■ **What is required**
If pictures appear in the lines below, skip them and copy exactly the lines from the one containing "在金融法治建设与人工智能技术双重变革的背景下，" through the one containing "tarifs dégressifs", and nothing else.

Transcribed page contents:

● ● ● ● ●

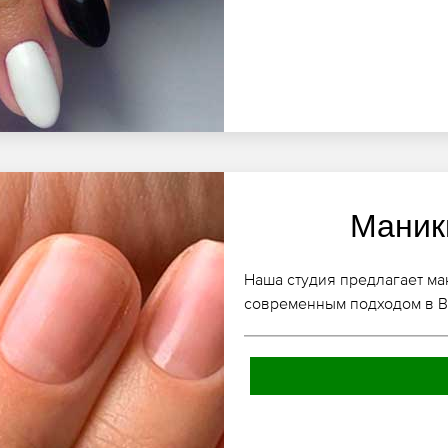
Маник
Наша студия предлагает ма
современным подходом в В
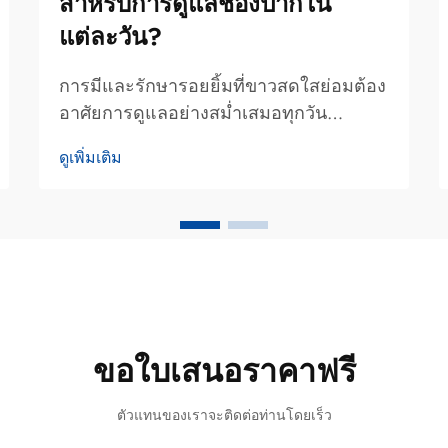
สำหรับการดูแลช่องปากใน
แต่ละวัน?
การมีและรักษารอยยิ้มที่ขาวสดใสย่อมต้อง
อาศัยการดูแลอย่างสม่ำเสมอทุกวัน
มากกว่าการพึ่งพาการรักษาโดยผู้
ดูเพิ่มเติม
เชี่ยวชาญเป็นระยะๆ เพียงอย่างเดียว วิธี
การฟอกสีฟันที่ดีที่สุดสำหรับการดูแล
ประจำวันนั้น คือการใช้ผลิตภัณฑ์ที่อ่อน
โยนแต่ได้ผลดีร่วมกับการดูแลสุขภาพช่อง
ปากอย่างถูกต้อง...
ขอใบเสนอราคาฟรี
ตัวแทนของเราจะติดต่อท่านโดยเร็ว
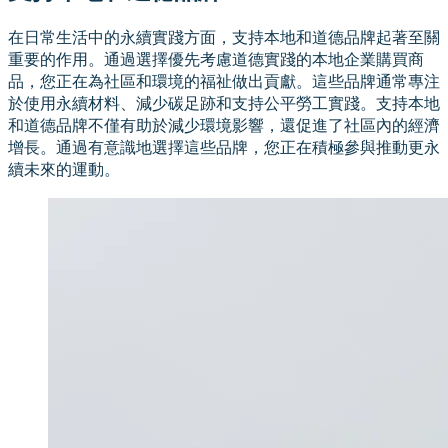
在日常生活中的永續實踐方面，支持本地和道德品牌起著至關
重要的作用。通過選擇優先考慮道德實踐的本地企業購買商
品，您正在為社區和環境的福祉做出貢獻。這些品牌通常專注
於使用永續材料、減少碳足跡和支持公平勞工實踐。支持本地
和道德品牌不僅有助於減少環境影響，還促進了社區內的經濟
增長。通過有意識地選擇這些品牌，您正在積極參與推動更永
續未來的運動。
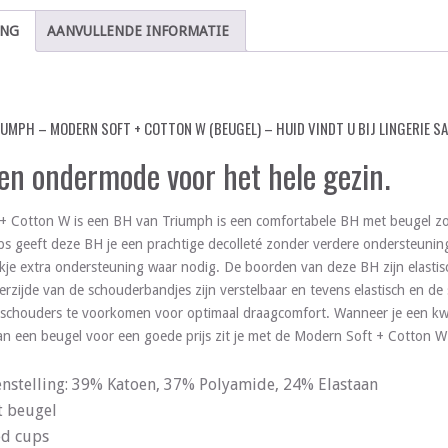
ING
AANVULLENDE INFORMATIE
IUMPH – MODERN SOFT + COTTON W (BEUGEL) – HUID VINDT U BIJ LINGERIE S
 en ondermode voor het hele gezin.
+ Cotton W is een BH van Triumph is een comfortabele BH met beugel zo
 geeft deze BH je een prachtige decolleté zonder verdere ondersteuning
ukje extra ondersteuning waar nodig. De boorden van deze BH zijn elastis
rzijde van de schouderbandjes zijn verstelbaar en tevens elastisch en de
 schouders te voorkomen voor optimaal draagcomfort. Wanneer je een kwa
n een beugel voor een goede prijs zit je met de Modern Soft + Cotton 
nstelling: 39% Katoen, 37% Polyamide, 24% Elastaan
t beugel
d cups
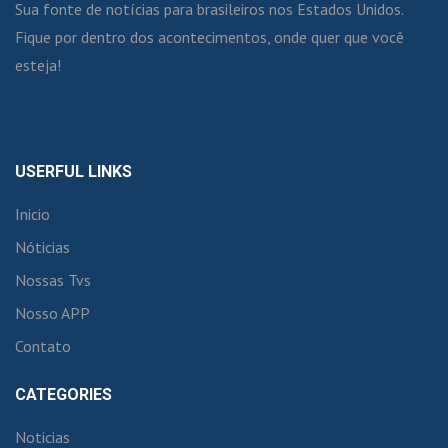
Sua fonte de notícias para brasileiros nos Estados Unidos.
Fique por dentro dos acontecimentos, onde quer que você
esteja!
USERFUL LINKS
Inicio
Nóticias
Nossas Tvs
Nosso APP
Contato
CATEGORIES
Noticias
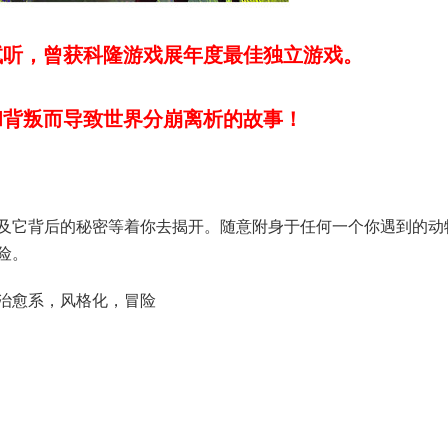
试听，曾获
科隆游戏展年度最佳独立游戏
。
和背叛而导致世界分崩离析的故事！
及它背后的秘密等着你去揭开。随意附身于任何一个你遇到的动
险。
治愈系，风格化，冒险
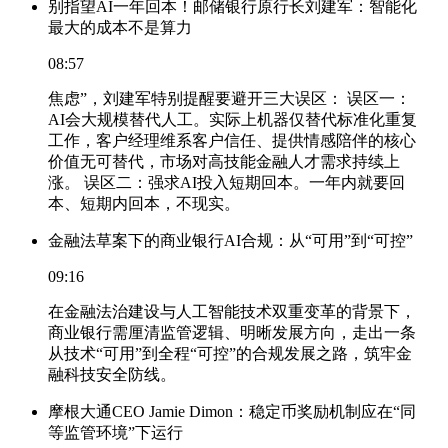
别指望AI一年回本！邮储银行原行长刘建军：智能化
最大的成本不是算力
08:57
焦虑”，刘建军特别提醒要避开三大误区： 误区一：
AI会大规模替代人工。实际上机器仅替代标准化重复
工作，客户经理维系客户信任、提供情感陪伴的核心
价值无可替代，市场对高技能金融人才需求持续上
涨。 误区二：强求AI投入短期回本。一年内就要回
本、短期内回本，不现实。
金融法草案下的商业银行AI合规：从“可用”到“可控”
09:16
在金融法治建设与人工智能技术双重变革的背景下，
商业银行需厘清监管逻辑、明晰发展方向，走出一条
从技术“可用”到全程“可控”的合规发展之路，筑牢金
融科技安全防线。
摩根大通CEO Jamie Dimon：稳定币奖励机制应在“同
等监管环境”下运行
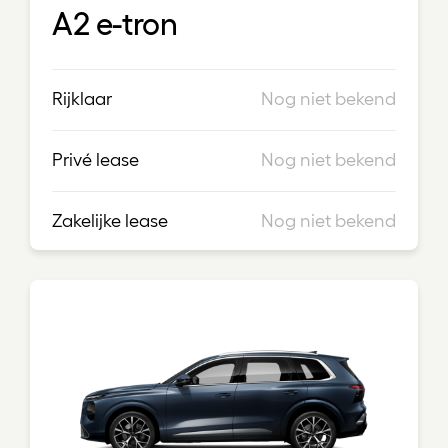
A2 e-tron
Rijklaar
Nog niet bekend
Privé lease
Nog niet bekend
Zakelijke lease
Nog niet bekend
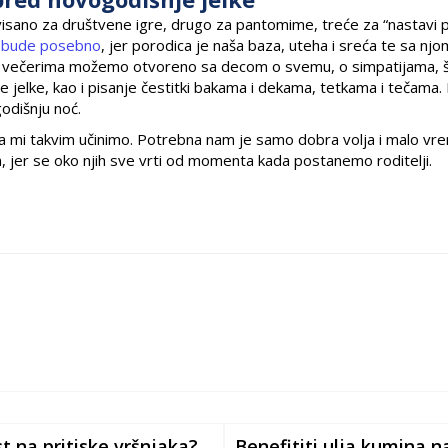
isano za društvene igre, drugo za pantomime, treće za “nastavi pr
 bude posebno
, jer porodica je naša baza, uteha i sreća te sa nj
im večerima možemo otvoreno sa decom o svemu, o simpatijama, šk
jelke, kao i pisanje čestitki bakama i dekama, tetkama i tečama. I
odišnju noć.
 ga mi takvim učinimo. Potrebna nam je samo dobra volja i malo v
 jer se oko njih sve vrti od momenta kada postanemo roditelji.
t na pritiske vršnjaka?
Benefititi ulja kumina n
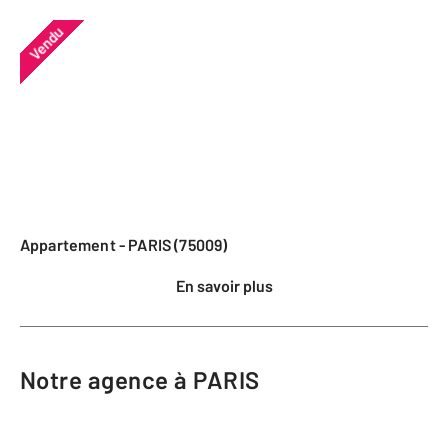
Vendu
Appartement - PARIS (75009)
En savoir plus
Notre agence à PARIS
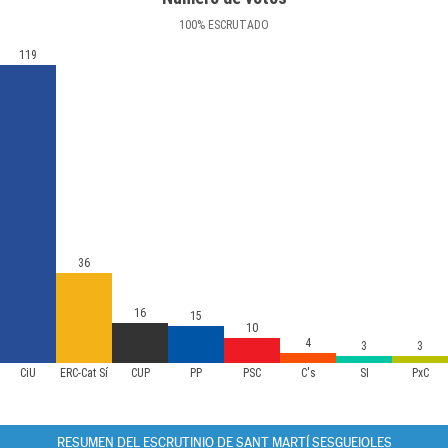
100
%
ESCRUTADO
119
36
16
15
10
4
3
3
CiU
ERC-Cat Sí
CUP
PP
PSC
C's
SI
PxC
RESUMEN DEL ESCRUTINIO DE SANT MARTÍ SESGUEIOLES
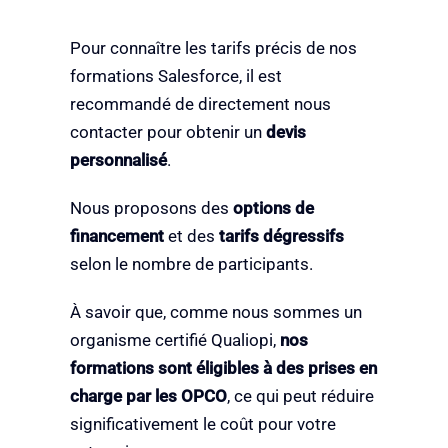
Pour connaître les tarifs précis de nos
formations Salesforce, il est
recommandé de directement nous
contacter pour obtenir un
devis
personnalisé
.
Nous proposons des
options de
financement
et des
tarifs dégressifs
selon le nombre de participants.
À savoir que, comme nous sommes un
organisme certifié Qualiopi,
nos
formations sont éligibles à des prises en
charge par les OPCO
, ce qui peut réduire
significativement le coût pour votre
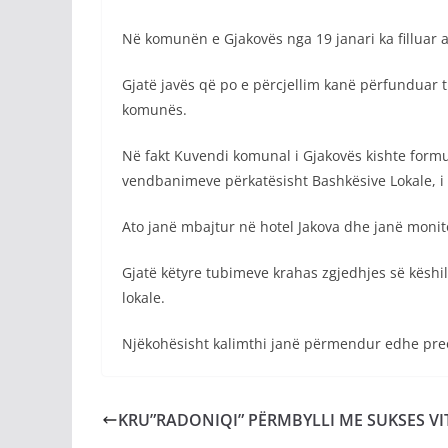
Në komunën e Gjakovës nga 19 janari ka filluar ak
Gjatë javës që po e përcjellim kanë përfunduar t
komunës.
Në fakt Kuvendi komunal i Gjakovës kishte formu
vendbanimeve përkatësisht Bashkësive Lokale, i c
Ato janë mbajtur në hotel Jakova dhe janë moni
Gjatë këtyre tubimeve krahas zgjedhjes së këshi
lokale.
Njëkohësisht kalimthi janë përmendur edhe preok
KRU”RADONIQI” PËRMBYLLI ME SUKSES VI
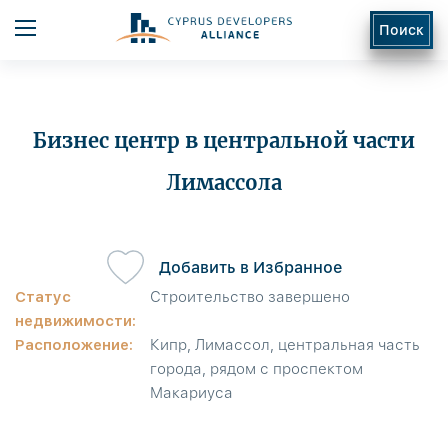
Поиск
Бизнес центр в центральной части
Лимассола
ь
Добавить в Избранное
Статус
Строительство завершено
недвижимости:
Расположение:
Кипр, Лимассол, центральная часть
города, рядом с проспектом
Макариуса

● ● ● ● ●

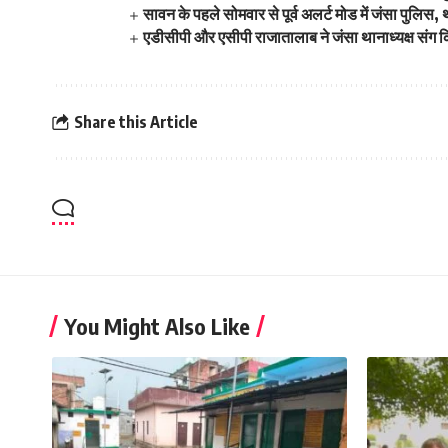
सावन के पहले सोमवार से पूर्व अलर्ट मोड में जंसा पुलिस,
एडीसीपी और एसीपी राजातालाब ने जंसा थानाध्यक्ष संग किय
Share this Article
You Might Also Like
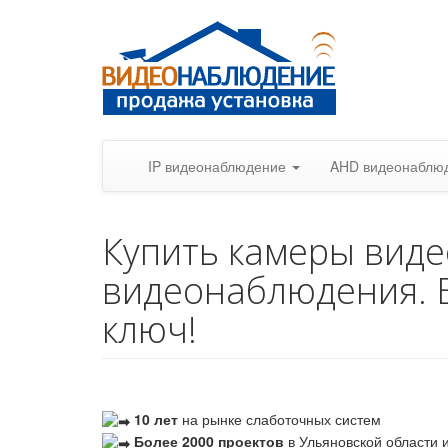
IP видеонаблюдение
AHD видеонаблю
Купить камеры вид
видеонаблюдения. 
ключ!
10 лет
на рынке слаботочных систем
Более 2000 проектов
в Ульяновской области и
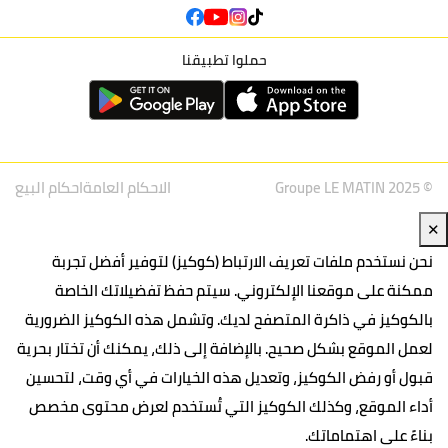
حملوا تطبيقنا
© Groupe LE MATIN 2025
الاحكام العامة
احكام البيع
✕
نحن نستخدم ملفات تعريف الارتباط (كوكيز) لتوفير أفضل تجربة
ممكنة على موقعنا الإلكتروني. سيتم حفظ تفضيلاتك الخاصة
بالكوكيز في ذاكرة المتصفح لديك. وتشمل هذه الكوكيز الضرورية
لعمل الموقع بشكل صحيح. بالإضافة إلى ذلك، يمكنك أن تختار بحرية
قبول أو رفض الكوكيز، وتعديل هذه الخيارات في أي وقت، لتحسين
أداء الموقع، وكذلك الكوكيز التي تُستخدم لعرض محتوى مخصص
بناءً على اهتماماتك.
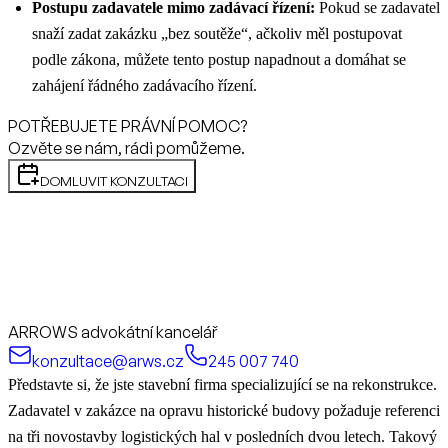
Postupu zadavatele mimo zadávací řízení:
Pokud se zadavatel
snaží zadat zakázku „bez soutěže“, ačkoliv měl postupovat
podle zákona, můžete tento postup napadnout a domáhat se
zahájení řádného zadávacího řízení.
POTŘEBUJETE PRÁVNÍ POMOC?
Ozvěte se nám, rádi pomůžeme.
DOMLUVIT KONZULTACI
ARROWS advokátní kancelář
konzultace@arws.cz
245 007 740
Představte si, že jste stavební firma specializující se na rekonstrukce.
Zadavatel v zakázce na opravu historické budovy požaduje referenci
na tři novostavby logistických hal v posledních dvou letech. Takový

● ● ● ● ●

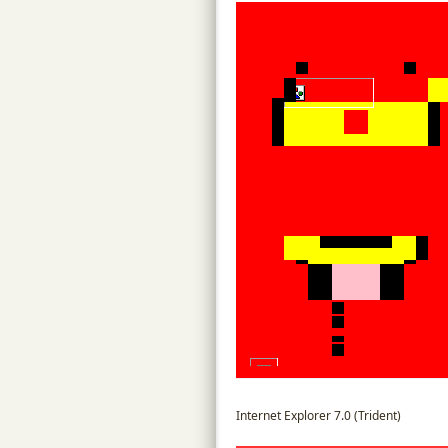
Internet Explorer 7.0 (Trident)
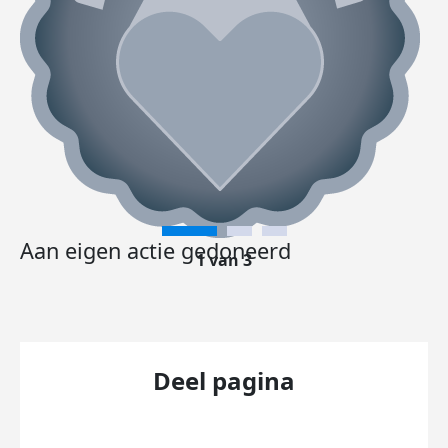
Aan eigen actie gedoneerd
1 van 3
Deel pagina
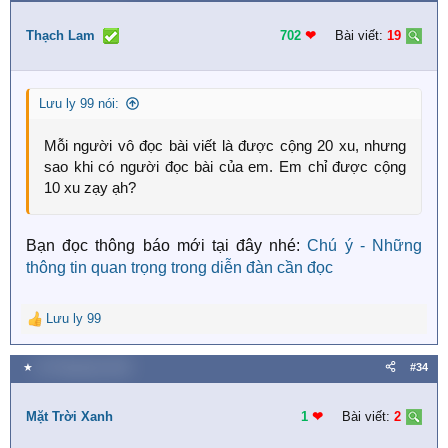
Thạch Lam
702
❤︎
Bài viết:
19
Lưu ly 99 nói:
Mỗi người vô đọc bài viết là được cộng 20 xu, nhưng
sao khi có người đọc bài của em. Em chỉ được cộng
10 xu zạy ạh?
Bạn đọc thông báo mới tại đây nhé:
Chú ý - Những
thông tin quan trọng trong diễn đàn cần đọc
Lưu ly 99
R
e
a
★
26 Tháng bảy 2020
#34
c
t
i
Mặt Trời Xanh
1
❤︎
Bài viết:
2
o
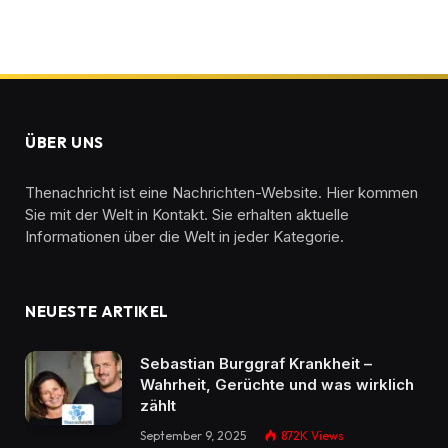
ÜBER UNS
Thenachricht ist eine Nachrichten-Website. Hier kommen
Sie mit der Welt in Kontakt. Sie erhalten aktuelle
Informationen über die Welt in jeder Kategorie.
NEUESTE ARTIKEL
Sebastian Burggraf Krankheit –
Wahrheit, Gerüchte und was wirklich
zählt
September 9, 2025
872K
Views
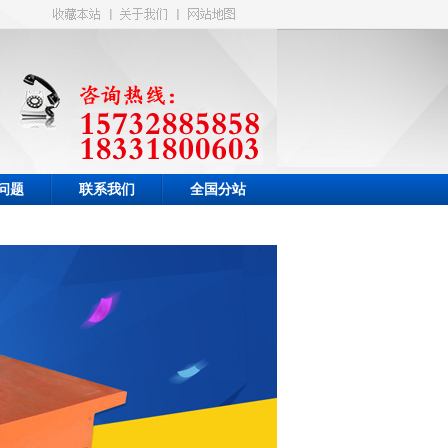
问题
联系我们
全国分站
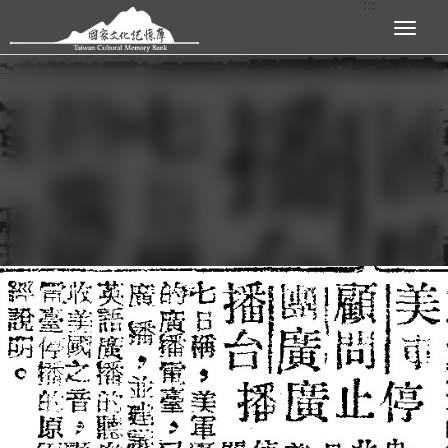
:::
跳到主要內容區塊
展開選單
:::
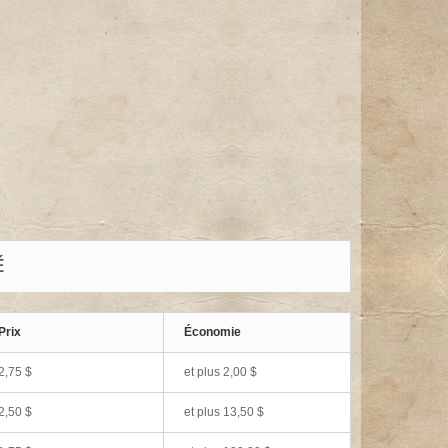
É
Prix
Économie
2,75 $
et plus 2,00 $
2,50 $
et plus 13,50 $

● ● ● ● ●

■ **Written solution**
在金融法治建设与人工智能技术双重变革的背景下，
商业银行需厘清监管逻辑、明晰发展方向，走出一条
从技术“可用”到全程“可控”的合规发展之路，筑牢金
融科技安全防线。
摩根大通CEO Jamie Dimon：稳定币奖励机制应在“同
等监管环境”下运行
A2 e-tron
Rijklaar
Nog niet bekend
Privé lease
Nog niet bekend
Zakelijke lease
Nog niet bekend
isano za društvene igre, drugo za pantomime, treće za “nastavi pr
 bude posebno
, jer porodica je naša baza, uteha i sreća te sa nj
im večerima možemo otvoreno sa decom o svemu, o simpatijama, šk
jelke, kao i pisanje čestitki bakama i dekama, tetkama i tečama. I
odišnju noć.
 ga mi takvim učinimo. Potrebna nam je samo dobra volja i malo v
 jer se oko njih sve vrti od momenta kada postanemo roditelji.
t na pritiske vršnjaka?
Benefititi ulja kumina n
Vendu
Appartement - PARIS (75009)
En savoir plus
Notre agence à PARIS
100
%
ESCRUTADO
119
36
16
15
10
4
3
3
CiU
ERC-Cat Sí
CUP
PP
PSC
C's
SI
PxC
RESUMEN DEL ESCRUTINIO DE SANT MARTÍ SESGUEIOLES
Pour connaître les tarifs précis de nos
formations Salesforce, il est
recommandé de directement nous
contacter pour obtenir un
devis
personnalisé
.
Nous proposons des
options de
financement
et des
tarifs dégressifs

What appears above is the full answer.